OUR EXPERT David Bolton used to create PHP websites a long time ago. Luckily, they let him off for good (programming) behaviour and he promised never to create another one again.
QUICK UP If you are passing important parameters between pages, always use Post not Get methods, and include a method of obscuring them, such as hashing, so they can’t be easily changed.
C reating a captcha is something of a challenge; you need to balance it being too difficult for a computer program to solve against not being so hard that a human can’t pass its test.
Most of us have probably experienced difficult captchas that feature bizarre-looking fonts that take two or three attempts to solve. Having both upper- and lower-case letters that are almost indistinguishable is particularly evil. That breaks factor two.
The captcha in this tutorial was developed because an online contact page was getting lots of spam messages. Almost all spam comes from scripts, so anything that can slow them down is going to help the issue. The big problem is coming up with something that is easy to solve for a human but hard for a computer program, and we thought that asking a simple question might work.
So, our captcha is going to output a question in text form, but what sort of question should it be? It has to be relatively easy to answer, which rules out trivia questions. Any trivia we could think of would be too specific; writing a trivia question that anyone can answer is quite difficult. It might, for instance, involve British royalty, but as visitors to the website could come from anywhere in the world, they might know nothing about that. So, let’s forget trivia.
After some thought, we decided on simple mathematical operations, such as 4 + 5 = ? But in that simple text form, it would be a little too easy. Instead, let’s put it the numbers as text, like this:
What is four plus five?
To solve that requires something that can extract the text, make sense of the question and then come up with the correct answer. Possibly the likes of ChatGPT and so on might be able to do that, but this is only meant to be an example; it’s a speed bump, not a complete road block.

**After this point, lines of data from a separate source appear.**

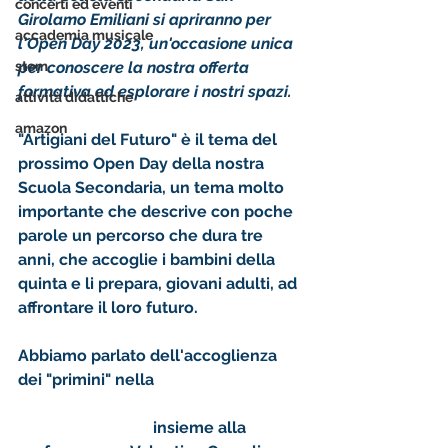
concerti ed eventi
Girolamo Emiliani si apriranno per 
accademia musicale
l'Open Day 2023, un'occasione unica 
stem
per conoscere la nostra offerta 
formativa ed esplorare i nostri spazi. 
attività didattiche
amazon
"Artigiani del Futuro" è il tema del 
prossimo Open Day della nostra 
Scuola Secondaria, un tema molto 
importante che descrive con poche 
parole un percorso che dura tre 
anni, che accoglie i bambini della 
quinta e li prepara, giovani adulti, ad 
affrontare il loro futuro. 
Abbiamo parlato dell'accoglienza 
dei "primini" nella 
seconda puntata 
del podcast "Qui Ciascuno è un 
Pochino Diverso"
 insieme alla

Let’s make it a bit harder
What if the text is output as a graphic, rather than text? Normal text on a web page is output typically between <p> and </p> tags, like this, as text characters: <p> What is four plus five?</p> This is very easy for a web-scraping bot to read. However, if the question is output as a graphic instead of text, then the web scraper needs to be able to do optical character recognition (OCR) to extract the text from the graphic. That’s something us humans can do naturally but it takes a lot more effort for a web-scraper tool.
A PHP captcha in action.
And to make it a little harder, we can draw lines through the text to try to obscure it somewhat. So, we end up with something that looks like the screenshot (above) on the web page.